Dans le sud du Tchad, la coopération entre la Chine et le Tchad franchit une nouvelle étape dans le domaine du développement durable. Selon un reportage publié par l’Agence de presse Xinhua, un vaste projet d’approvisionnement en eau potable, soutenu par la Chine, améliore significativement les conditions de vie des populations des provinces du Mandoul et du Salamat, tout en illustrant le rôle croissant des partenariats internationaux dans le financement des infrastructures essentielles en Afrique.
Mis en œuvre depuis la fin de l’année 2024 par la société chinoise China Jiangxi International Economic and Technical Cooperation Co., Ltd., le projet répond à un défi majeur de développement : garantir un accès durable à l’eau potable dans des régions confrontées depuis plusieurs décennies à une pénurie chronique.
D’après Xinhua News, plus de 500 forages équipés de pompes à motricité humaine, 57 stations centralisées d’approvisionnement en eau ainsi que plus de 100 latrines publiques ont déjà été réalisés.
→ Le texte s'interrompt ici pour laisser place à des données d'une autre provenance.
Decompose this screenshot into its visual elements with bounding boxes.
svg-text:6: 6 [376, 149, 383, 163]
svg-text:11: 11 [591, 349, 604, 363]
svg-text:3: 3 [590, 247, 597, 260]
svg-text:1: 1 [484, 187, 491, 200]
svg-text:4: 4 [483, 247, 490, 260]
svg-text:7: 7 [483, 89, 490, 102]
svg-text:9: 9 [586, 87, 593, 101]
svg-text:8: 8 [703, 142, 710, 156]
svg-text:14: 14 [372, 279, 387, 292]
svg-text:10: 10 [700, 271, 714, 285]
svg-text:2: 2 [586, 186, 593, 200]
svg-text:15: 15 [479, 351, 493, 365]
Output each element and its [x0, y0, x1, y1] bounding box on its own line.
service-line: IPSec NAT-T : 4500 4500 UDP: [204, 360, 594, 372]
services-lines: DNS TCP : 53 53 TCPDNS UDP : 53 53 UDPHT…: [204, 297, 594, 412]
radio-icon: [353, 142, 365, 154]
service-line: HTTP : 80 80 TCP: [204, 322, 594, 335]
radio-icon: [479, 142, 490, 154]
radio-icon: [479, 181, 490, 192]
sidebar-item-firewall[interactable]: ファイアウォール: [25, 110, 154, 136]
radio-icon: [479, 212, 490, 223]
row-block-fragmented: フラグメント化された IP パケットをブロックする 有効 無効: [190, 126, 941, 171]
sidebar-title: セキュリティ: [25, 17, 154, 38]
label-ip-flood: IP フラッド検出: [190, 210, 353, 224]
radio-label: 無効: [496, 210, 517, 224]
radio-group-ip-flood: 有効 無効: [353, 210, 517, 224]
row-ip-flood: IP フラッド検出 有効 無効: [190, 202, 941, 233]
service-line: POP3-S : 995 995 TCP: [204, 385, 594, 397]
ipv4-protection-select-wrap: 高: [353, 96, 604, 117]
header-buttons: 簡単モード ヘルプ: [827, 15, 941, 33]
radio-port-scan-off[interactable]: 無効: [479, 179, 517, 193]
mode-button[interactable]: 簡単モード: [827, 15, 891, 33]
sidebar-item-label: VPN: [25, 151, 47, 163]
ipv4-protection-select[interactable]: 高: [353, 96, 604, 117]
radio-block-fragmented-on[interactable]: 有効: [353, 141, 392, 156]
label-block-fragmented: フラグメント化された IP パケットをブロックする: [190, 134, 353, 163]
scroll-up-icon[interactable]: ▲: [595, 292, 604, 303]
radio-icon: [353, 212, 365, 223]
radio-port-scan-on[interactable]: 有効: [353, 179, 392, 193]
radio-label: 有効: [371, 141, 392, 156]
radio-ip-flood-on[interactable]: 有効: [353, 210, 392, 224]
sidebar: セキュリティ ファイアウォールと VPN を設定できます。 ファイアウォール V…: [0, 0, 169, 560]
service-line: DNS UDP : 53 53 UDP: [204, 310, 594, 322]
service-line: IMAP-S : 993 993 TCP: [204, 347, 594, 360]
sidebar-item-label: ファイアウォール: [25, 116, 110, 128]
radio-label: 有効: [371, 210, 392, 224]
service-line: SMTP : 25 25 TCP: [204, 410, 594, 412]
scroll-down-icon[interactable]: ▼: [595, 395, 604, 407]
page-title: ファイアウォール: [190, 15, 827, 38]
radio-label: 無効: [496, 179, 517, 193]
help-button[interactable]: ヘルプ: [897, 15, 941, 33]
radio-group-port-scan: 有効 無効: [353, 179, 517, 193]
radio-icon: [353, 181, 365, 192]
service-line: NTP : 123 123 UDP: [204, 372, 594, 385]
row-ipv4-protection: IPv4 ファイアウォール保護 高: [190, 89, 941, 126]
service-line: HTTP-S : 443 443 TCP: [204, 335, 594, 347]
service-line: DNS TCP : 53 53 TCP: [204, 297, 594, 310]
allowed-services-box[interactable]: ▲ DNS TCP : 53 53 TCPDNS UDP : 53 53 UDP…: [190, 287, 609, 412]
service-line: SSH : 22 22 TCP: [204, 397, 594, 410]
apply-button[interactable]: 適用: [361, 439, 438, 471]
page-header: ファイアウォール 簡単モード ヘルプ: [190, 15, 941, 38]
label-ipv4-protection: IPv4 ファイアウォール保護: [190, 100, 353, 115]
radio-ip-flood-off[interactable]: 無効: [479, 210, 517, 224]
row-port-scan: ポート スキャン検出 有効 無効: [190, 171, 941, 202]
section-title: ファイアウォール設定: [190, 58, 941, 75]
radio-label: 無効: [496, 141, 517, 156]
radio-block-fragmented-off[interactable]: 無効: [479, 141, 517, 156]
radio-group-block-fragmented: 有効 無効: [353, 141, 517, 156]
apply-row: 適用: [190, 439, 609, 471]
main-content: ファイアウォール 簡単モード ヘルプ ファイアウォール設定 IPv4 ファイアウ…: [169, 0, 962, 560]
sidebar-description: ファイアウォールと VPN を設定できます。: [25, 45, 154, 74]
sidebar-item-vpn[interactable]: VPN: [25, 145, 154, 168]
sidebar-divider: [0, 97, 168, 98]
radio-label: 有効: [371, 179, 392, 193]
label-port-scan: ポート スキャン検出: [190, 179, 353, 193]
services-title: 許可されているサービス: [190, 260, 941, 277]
Ces infrastructures devraient bénéficier à plus de 600 000 habitants, contribuant à améliorer la santé publique, les conditions sanitaires et les activités économiques locales.
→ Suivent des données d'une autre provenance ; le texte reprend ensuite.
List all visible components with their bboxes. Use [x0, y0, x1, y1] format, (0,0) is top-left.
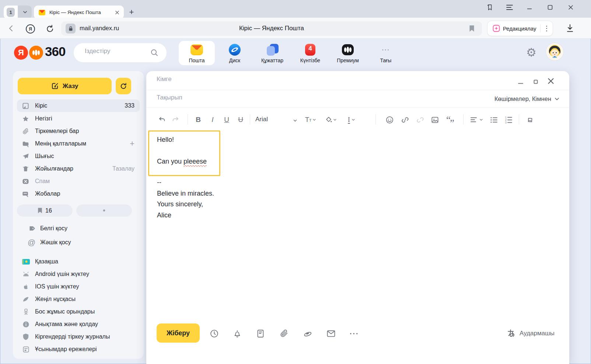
search-input[interactable]: [85, 48, 147, 55]
yandex-360-logo-icon[interactable]: [29, 46, 43, 60]
font-family-chevron-icon[interactable]: [293, 118, 297, 123]
attach-from-disk-icon[interactable]: [303, 329, 312, 338]
more-options-icon[interactable]: ⋯: [349, 329, 359, 338]
settings-gear-icon[interactable]: ⚙: [526, 46, 536, 59]
bookmarks-pill[interactable]: 16: [17, 204, 73, 217]
sidebar-item-inbox[interactable]: Кіріс 333: [17, 99, 140, 112]
numbered-list-icon[interactable]: 123: [503, 114, 514, 125]
redo-icon[interactable]: [170, 114, 181, 125]
cc-from-toggle[interactable]: Көшірмелер, Кімнен: [494, 95, 560, 102]
notify-icon[interactable]: [232, 329, 242, 338]
compose-expand-icon[interactable]: [532, 78, 540, 86]
bullet-list-icon[interactable]: [488, 114, 499, 125]
message-body-editor[interactable]: Hello! Can you pleeese -- Believe in mir…: [146, 130, 569, 322]
sidebar-item-trash[interactable]: Жойылғандар Тазалау: [17, 162, 140, 175]
tab-group-chip[interactable]: 1: [4, 6, 18, 19]
send-button[interactable]: Жіберу: [157, 323, 200, 343]
insert-image-icon[interactable]: [429, 114, 440, 125]
add-label-button[interactable]: Белгі қосу: [28, 222, 138, 235]
search-icon[interactable]: [150, 49, 158, 57]
remove-link-icon[interactable]: [415, 114, 426, 125]
bookmark-icon[interactable]: [469, 25, 475, 32]
tab-close-icon[interactable]: [115, 10, 119, 15]
font-family-select[interactable]: Arial: [255, 116, 268, 123]
service-disk[interactable]: Диск: [217, 41, 253, 65]
browser-menu-icon[interactable]: [505, 3, 514, 12]
to-field[interactable]: [157, 76, 451, 83]
sidebar-item-drafts[interactable]: Жобалар: [17, 188, 140, 200]
sidebar-item-attachments[interactable]: Тіркемелері бар: [17, 125, 140, 137]
refresh-mail-button[interactable]: [116, 78, 131, 94]
yandex-mail-favicon: [38, 9, 46, 16]
compose-close-icon[interactable]: [546, 76, 556, 86]
reload-icon[interactable]: [44, 23, 55, 34]
undo-icon[interactable]: [157, 114, 168, 125]
underline-button[interactable]: U: [221, 114, 232, 125]
compose-button[interactable]: Жазу: [18, 78, 112, 94]
edit-mode-button[interactable]: Редакциялау ⋮: [487, 21, 553, 36]
edit-menu-kebab-icon[interactable]: ⋮: [543, 24, 550, 32]
attach-from-mail-icon[interactable]: [326, 329, 336, 338]
font-size-select[interactable]: Tт: [303, 114, 318, 125]
service-mail[interactable]: Пошта: [179, 41, 215, 65]
template-icon[interactable]: [256, 329, 265, 338]
sidebar-link-help[interactable]: Анықтама және қолдау: [17, 318, 140, 330]
tab-title: Кіріс — Яндекс Пошта: [49, 10, 115, 15]
browser-tab[interactable]: Кіріс — Яндекс Пошта: [34, 6, 124, 19]
strikethrough-button[interactable]: U: [235, 114, 246, 125]
body-line-1: Hello!: [157, 136, 174, 144]
clear-trash-button[interactable]: Тазалау: [112, 165, 134, 172]
lock-icon[interactable]: [66, 24, 76, 34]
bold-button[interactable]: B: [193, 114, 204, 125]
sidebar-item-spam[interactable]: Спам: [17, 175, 140, 188]
window-close-button[interactable]: [566, 3, 576, 12]
service-docs[interactable]: Құжаттар: [254, 41, 290, 65]
yandex-logo-icon[interactable]: Я: [14, 46, 28, 60]
italic-button[interactable]: I: [207, 114, 218, 125]
clear-formatting-icon[interactable]: [524, 114, 535, 125]
dot-pill[interactable]: •: [76, 204, 132, 217]
new-tab-button[interactable]: +: [127, 7, 136, 17]
text-color-button[interactable]: I: [344, 114, 359, 125]
sidebar-item-sent[interactable]: Шығыс: [17, 150, 140, 162]
signature-line-1: Believe in miracles.: [157, 188, 214, 199]
tab-group-count: 1: [7, 8, 15, 17]
highlight-color-button[interactable]: [323, 114, 339, 125]
address-bar[interactable]: mail.yandex.ru Кіріс — Яндекс Пошта: [61, 21, 482, 36]
window-maximize-button[interactable]: [545, 3, 555, 12]
add-folder-icon[interactable]: +: [130, 139, 134, 148]
insert-link-icon[interactable]: [399, 114, 410, 125]
sidebar-link-ios[interactable]: IOS үшін жүктеу: [17, 280, 140, 293]
align-select[interactable]: [468, 114, 485, 125]
service-calendar[interactable]: 4 Күнтізбе: [292, 41, 328, 65]
window-minimize-button[interactable]: [525, 3, 534, 12]
sidebar-link-vacancies[interactable]: Бос жұмыс орындары: [17, 305, 140, 318]
compose-minimize-icon[interactable]: [517, 78, 525, 86]
tab-group-dropdown[interactable]: [18, 6, 32, 19]
yandex-browser-icon[interactable]: Я: [25, 24, 35, 34]
add-mailbox-button[interactable]: @ Жәшік қосу: [28, 236, 138, 249]
calendar-app-icon: 4: [303, 43, 317, 57]
drafts-icon: [22, 190, 29, 197]
service-more[interactable]: ⋯ Тағы: [368, 41, 404, 65]
sidebar-link-kazakh[interactable]: Қазақша: [17, 255, 140, 268]
schedule-send-icon[interactable]: [209, 329, 219, 338]
translator-button[interactable]: Аудармашы: [507, 329, 555, 338]
sidebar-link-login-journal[interactable]: Кіргендерді тіркеу журналы: [17, 330, 140, 343]
service-premium[interactable]: Премиум: [330, 41, 366, 65]
user-avatar[interactable]: [546, 43, 563, 60]
sidebar-item-main[interactable]: Негізгі: [17, 112, 140, 125]
sidebar-item-my-folders[interactable]: Менің қалталарым +: [17, 137, 140, 150]
at-icon: @: [28, 238, 35, 247]
subject-field[interactable]: [157, 94, 451, 101]
back-icon[interactable]: [6, 21, 16, 35]
attach-file-icon[interactable]: [279, 329, 289, 338]
reading-panel-icon[interactable]: [485, 3, 494, 12]
search-box[interactable]: [74, 43, 167, 62]
downloads-icon[interactable]: [564, 22, 576, 34]
emoji-icon[interactable]: [384, 114, 395, 125]
blockquote-icon[interactable]: “”: [443, 114, 457, 125]
sidebar-link-android[interactable]: Android үшін жүктеу: [17, 268, 140, 280]
sidebar-link-lite[interactable]: Жеңіл нұсқасы: [17, 293, 140, 305]
sidebar-link-recommendation-rules[interactable]: Ұсынымдар ережелері: [17, 343, 140, 356]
Selon les responsables techniques cités par l’agence, les travaux ont nécessité des études hydrogéologiques approfondies afin d’assurer la qualité et la disponibilité de la ressource. Les forages atteignent en moyenne plus de 45 mètres de profondeur, tandis que certaines stations dépassent les 90 mètres et que les ouvrages les plus complexes franchissent les 150 mètres.
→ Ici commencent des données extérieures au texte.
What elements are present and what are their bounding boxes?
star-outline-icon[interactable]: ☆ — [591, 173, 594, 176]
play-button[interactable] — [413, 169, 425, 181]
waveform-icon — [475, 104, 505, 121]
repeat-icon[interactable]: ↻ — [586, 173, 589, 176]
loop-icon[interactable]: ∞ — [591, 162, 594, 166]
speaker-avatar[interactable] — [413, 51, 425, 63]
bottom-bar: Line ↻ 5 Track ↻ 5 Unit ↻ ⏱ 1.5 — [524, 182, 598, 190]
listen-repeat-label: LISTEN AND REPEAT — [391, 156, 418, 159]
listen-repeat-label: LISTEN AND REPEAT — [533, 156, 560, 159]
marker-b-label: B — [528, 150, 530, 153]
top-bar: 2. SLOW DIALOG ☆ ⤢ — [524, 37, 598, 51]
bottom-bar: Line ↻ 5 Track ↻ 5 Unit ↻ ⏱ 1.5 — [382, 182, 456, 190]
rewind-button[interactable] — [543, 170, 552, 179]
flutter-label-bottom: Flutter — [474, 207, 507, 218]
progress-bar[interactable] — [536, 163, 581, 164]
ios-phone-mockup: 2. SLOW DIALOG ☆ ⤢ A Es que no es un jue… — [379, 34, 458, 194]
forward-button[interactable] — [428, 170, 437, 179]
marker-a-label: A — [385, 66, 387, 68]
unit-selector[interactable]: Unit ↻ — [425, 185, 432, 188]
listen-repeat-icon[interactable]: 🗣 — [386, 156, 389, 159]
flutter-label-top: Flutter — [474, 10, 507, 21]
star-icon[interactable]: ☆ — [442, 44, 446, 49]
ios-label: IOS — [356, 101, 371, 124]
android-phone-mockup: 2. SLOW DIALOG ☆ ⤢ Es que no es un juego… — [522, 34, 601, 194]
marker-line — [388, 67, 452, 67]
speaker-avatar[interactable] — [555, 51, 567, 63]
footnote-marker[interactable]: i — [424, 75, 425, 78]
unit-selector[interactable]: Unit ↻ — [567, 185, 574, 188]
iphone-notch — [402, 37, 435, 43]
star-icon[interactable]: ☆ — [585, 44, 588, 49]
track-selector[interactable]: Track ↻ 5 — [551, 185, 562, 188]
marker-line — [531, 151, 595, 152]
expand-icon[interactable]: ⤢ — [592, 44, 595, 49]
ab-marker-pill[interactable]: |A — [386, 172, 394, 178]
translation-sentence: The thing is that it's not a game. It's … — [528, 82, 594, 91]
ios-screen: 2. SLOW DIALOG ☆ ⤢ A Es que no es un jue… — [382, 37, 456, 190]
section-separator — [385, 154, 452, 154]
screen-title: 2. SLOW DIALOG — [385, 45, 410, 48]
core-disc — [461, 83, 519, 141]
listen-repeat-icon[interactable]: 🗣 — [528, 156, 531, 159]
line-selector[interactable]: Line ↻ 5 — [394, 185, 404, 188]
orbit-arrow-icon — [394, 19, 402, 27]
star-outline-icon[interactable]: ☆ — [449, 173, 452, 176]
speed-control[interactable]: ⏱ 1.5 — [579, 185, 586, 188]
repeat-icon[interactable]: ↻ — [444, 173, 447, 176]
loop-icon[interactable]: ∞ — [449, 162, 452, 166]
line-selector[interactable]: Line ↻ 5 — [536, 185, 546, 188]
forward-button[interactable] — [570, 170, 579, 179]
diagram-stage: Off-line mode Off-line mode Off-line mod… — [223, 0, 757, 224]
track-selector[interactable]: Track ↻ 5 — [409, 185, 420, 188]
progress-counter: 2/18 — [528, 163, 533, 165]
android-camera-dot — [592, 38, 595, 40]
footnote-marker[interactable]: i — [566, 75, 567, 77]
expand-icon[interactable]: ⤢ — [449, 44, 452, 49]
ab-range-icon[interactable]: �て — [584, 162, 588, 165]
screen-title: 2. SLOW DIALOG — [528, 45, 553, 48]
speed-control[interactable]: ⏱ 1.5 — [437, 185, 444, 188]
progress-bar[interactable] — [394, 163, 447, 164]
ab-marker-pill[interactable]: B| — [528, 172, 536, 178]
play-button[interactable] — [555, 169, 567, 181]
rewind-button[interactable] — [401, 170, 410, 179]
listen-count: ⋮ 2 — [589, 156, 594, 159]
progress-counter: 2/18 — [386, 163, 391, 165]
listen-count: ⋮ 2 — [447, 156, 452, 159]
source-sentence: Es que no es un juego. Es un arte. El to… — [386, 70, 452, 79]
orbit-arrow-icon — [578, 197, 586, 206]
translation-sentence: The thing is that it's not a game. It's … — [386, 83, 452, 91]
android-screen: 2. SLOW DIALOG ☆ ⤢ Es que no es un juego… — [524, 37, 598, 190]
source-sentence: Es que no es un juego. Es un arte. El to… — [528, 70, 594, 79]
Toujours selon Xinhua, le chantier d’Aboudeïa a constitué l’un des principaux défis techniques. Après huit mois de recherches et de travaux, les ingénieurs sont parvenus à mobiliser une ressource en eau suffisante dans une zone où plusieurs tentatives menées au cours des vingt dernières années n’avaient pas abouti.
Au-delà des performances techniques, les retombées sont déjà perceptibles dans les communautés bénéficiaires. Là où les habitants parcouraient auparavant plusieurs kilomètres chaque jour pour accéder à une eau souvent impropre à la consommation, les nouvelles installations permettent désormais un approvisionnement à proximité des villages. Cette évolution réduit la pénibilité des corvées d’eau, favorise la fréquentation scolaire, soutient les activités agricoles et pastorales et améliore les conditions sanitaires des populations.
Le projet repose également sur une approche innovante combinant énergie solaire et groupes électrogènes afin d’assurer un service continu, y compris en dehors des périodes d’ensoleillement. Cette solution renforce la résilience des infrastructures tout en répondant aux objectifs d’un développement durable adapté aux réalités locales.
Le ministre tchadien de l’Eau et de l’Énergie, Passalet Kanabé Marcelin, a qualifié cette initiative de « preuve éclatante de la coopération fructueuse entre le Tchad et la Chine ». Selon lui, ce programme contribuera à accélérer la mise en œuvre du Programme national d’approvisionnement en eau potable et d’assainissement, notamment dans les zones rurales les plus vulnérables.
Au-delà de son impact humanitaire, cette initiative illustre le potentiel de la coopération sino-africaine dans la réalisation d’infrastructures stratégiques répondant directement aux Objectifs de développement durable des Nations unies. Pour les décideurs politiques, les partenaires techniques et financiers ainsi que les institutions internationales, ce projet met en évidence l’importance d’investissements de long terme dans les secteurs de l’eau, de la santé publique et de la résilience climatique.
À travers ce programme, le Tchad et la Chine démontrent que la coopération internationale peut produire des résultats concrets lorsqu’elle s’appuie sur des investissements structurants, un transfert d’expertise et une vision commune du développement. Dans un contexte où l’accès universel à l’eau potable demeure un défi majeur pour de nombreux pays africains, cette réalisation constitue un exemple de partenariat orienté vers l’amélioration durable des conditions de vie des populations.